The White House made the announcement that US President Barack Obama would host the summit in January, saying that he looked forward to “further strengthen[ing] ties with one of the world’s most dynamic and fastest-growing regions.
“The summit will build on the progress made since the President’s trip to Africa last summer, advance the administration’s focus on trade and investment in Africa, and highlight America’s commitment to Africa’s security, its democratic development, and its people,” the White House said.
There will also be meetings of US and African CEOs, as well as an African Growth and Opportunity Act (Agoa) ministerial meeting, both aimed at strengthening trade and investment between the US and Africa.
Agoa, which enables 39 eligible sub-Saharan African countries to export most products duty-free to the United States, has seen total African exports to the US more than quadruple, and US exports to sub-Saharan Africa more than triple, since its inception in 2000
In August, US Trade Representative Michael Froman told a two-day forum in Addis Ababa, Ethiopia that the US was looking to work with African experts and leaders on forging an improved “Agoa 2.0” before the expiry of its current version in 2015.

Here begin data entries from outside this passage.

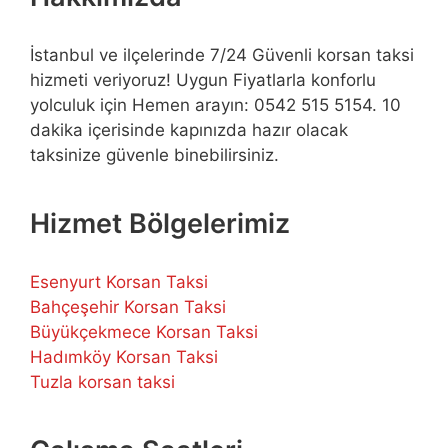
İstanbul ve ilçelerinde 7/24 Güvenli korsan taksi
hizmeti veriyoruz! Uygun Fiyatlarla konforlu
yolculuk için Hemen arayın: 0542 515 5154. 10
dakika içerisinde kapınızda hazır olacak
taksinize güvenle binebilirsiniz.
Hizmet Bölgelerimiz
Esenyurt Korsan Taksi
Bahçeşehir Korsan Taksi
Büyükçekmece Korsan Taksi
Hadımköy Korsan Taksi
Tuzla korsan taksi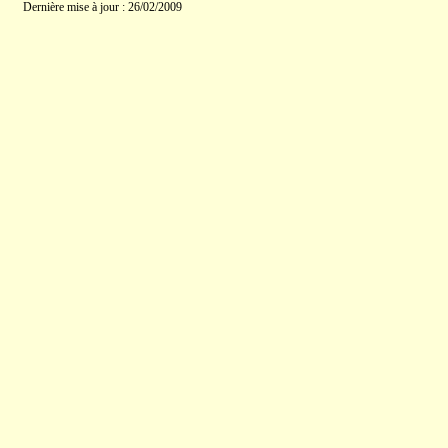
Dernière mise à jour : 26/02/2009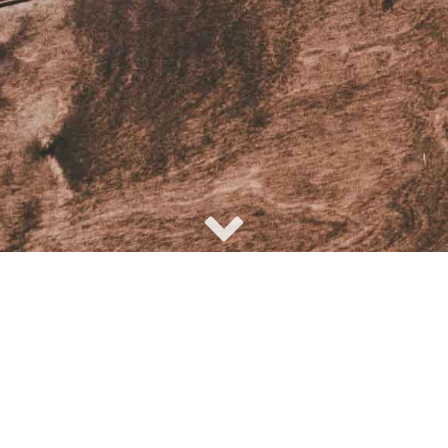
ere Auswahl ist rie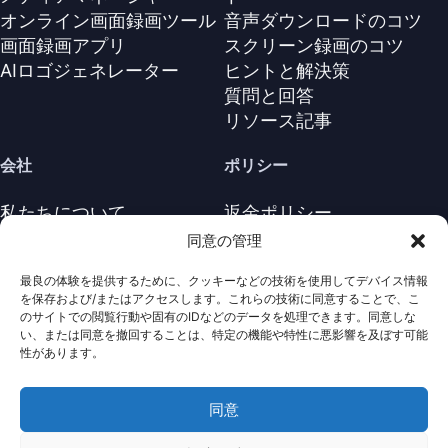
オンライン画面録画ツール
音声ダウンロードのコツ
画面録画アプリ
スクリーン録画のコツ
AIロゴジェネレーター
ヒントと解決策
質問と回答
リソース記事
会社
ポリシー
私たちについて
返金ポリシー
お問い合わせ
プライバシーポリシー
同意の管理
サポートセンター
ライセンス契約
最良の体験を提供するために、クッキーなどの技術を使用してデバイス情報
利用規約
を保存および/またはアクセスします。これらの技術に同意することで、こ
アンインストール
のサイトでの閲覧行動や固有のIDなどのデータを処理できます。同意しな
い、または同意を撤回することは、特定の機能や特性に悪影響を及ぼす可能
Cookieポリシ
性があります。
同意
· 著作権は全て保護されていま
Nabla
Copyright ©
Mind
2026
す。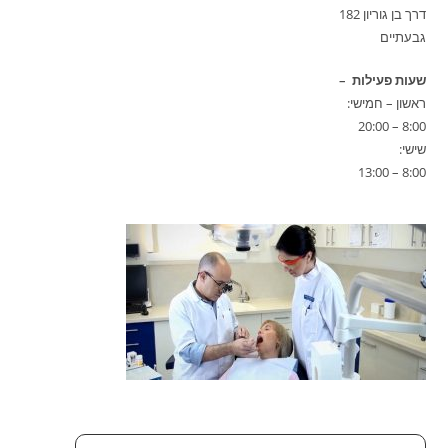
דרך בן גוריון 182
גבעתיים
שעות פעילות –
ראשון – חמישי:
8:00 – 20:00
שישי:
8:00 – 13:00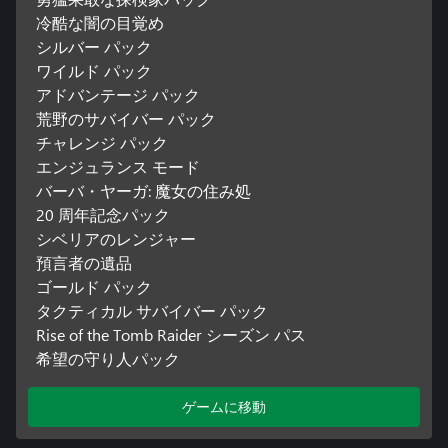
冷酷な闇の目覚め
シルバー パック
ワイルド パック
アドバンテージ パック
荒野のサバイバー パック
チャレンジ パック
エンジュランス モード
バーバ・ヤーガ: 魔女の住み処
20 周年記念パック
シベリアのレンジャー
預言者の遺品
ゴールド パック
タクティカル サバイバー パック
Rise of the Tomb Raider シーズン パス
希望の守り人パック
ゲームに移動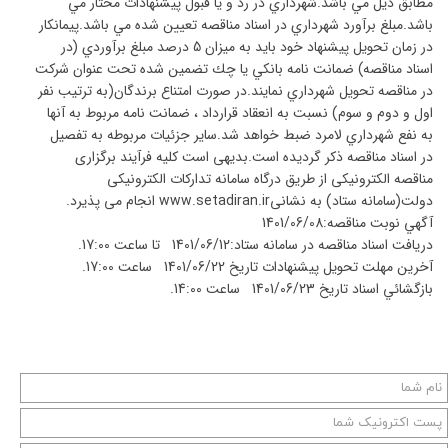
مطابق ذیل مي باشد.شهرداري در رد و يا قبول پيشنهادات مختار مي
باشد.مبلغ برآورد شهرداري در اسناد مناقصه تعيين شده مي باشد.پيمانكار
در زمان تحويل پيشنهاد خود بايد به ميزان 5 درصد مبلغ برآوردي (در
اسناد مناقصه) ضمانت نامه بانكي يا چك تضمين شده تحت عنوان شركت
در مناقصه تحويل شهرداري نمايند.در صورت امتناع برندگان(به ترتيب نفر
اول و دوم و سوم) نسبت به انعقاد قرارداد ، ضمانت نامه مربوط به آنها
به نفع شهرداري لامرد ضبط خواهد شد.ساير جزئيات مربوطه به تفصيل
در اسناد مناقصه ذكر گرديده است.بدیهی است کلیه فرآیند برگزاری
مناقصه الکترونیکی از طریق درگاه سامانه تدارکات الکترونیکی
دولت(سامانه ستاد) به نشانیwww.setadiran.ir انجام می پذیرد.
آگهي نوبت مناقصه:1401/06/08
دریافت اسناد مناقصه در سامانه ستاد:1401/06/12 تا ساعت 17:00.
آخرين مهلت تحويل پيشنهادات تاریخ 1401/06/22 ساعت 17:00.
بازگشائي اسناد تاریخ 1401/06/23 ساعت 14:00.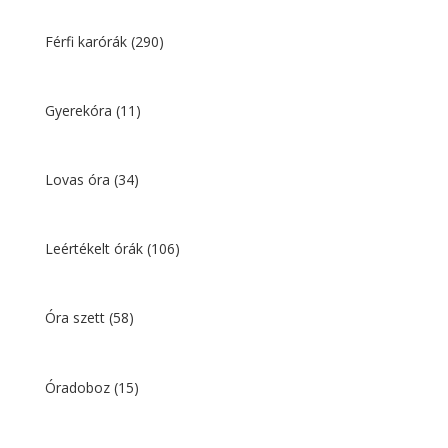
Férfi karórák
(290)
Gyerekóra
(11)
Lovas óra
(34)
Leértékelt órák
(106)
Óra szett
(58)
Óradoboz
(15)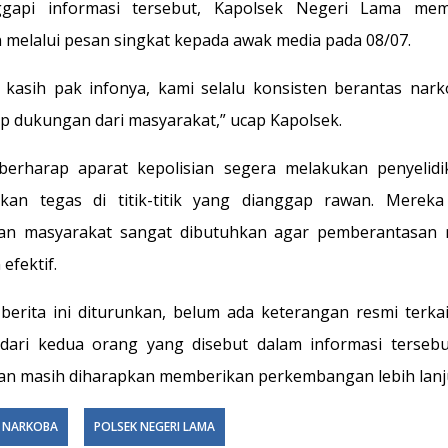
gapi informasi tersebut, Kapolsek Negeri Lama mem
 melalui pesan singkat kepada awak media pada 08/07.
 kasih pak infonya, kami selalu konsisten berantas nar
p dukungan dari masyarakat,” ucap Kapolsek.
erharap aparat kepolisian segera melakukan penyelid
kan tegas di titik-titik yang dianggap rawan. Mereka
an masyarakat sangat dibutuhkan agar pemberantasan 
 efektif.
berita ini diturunkan, belum ada keterangan resmi terkai
ari kedua orang yang disebut dalam informasi tersebu
ian masih diharapkan memberikan perkembangan lebih lanju
NARKOBA
POLSEK NEGERI LAMA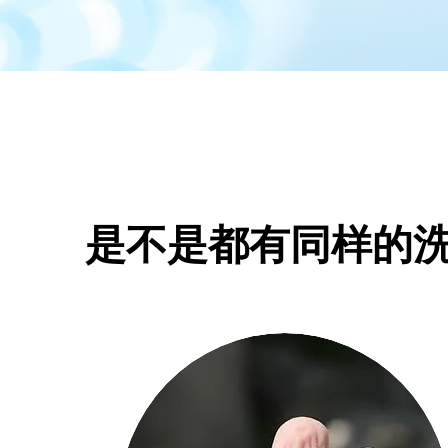
​是不是都有同样的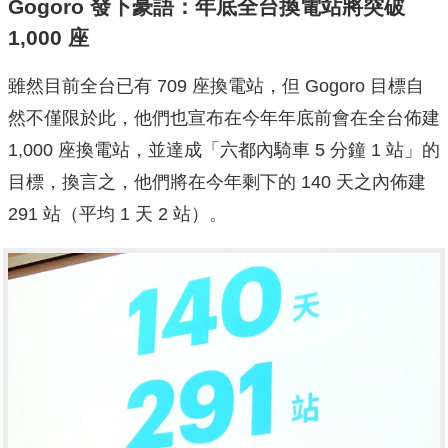
Gogoro 發下豪語：年底全台換電站將突破
1,000 座
雖然目前全台已有 709 座換電站，但 Gogoro 目標自
然不僅限於此，他們也宣布在今年年底前會在全台佈建
1,000 座換電站，並達成「六都內騎車 5 分鐘 1 站」的
目標，換言之，他們將在今年剩下的 140 天之內佈建
291 站（平均 1 天 2 站）。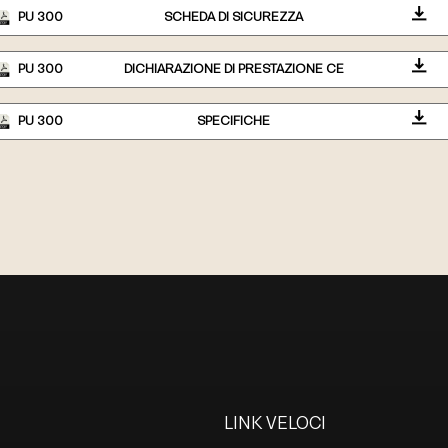
PU 300
SCHEDA DI SICUREZZA
PU 300
DICHIARAZIONE DI PRESTAZIONE CE
PU 300
SPECIFICHE
LINK VELOCI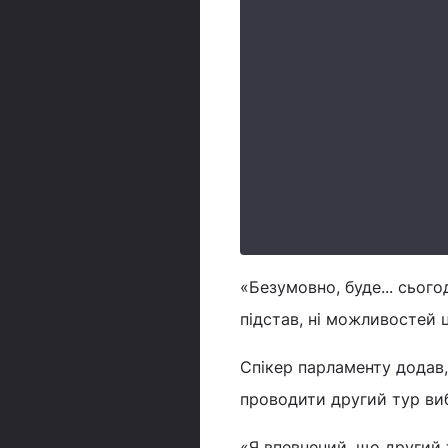
«Безумовно, буде... сього
підстав, ні можливостей ц
Спікер парламенту додав,
проводити другий тур виб
«Я впевнений, що другий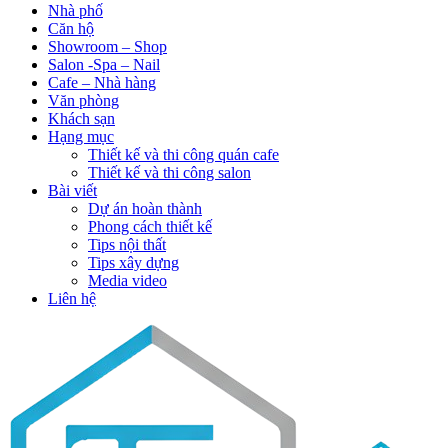
Nhà phố
Căn hộ
Showroom – Shop
Salon -Spa – Nail
Cafe – Nhà hàng
Văn phòng
Khách sạn
Hạng mục
Thiết kế và thi công quán cafe
Thiết kế và thi công salon
Bài viết
Dự án hoàn thành
Phong cách thiết kế
Tips nội thất
Tips xây dựng
Media video
Liên hệ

Some members of the US Congress have questioned whether South Africa, being relatively developed in Africa, should continue to be included in Agoa. Trade and Industry Minister Rob Davies, speaking to journalists ahead of Obama’s visit to the country last June, argued against this view, saying it would be detrimental for the US market if South Africa were excluded.
“South Africa has been a beneficiary of Agoa, but we also think that Agoa is a very significant instrument to benefit the US, not least because it is a widely appreciated measure by the US, which builds the US a high degree of goodwill in its relations with other countries on the African continent,” Davies said.
Around 43% of South Africa’s exports, totalling to about $4.6-billion, have entered the US under the Agoa programme and this, according to Davies, has helped support the development of the economy, notably in manufacturing.
Elizabeth Thabethe, then deputy trade and industry minister – now deputy small business development minister – said at the time that Agoa should be developed into a programme that supported African integration more directly.
“This is where we need to be innovative in defining mechanisms that support Africa’s integration,” Thabethe said, adding that larger, more integrated African markets would underpin growth and development in Africa, which in turn would encourage growth in US trade and investment to Africa.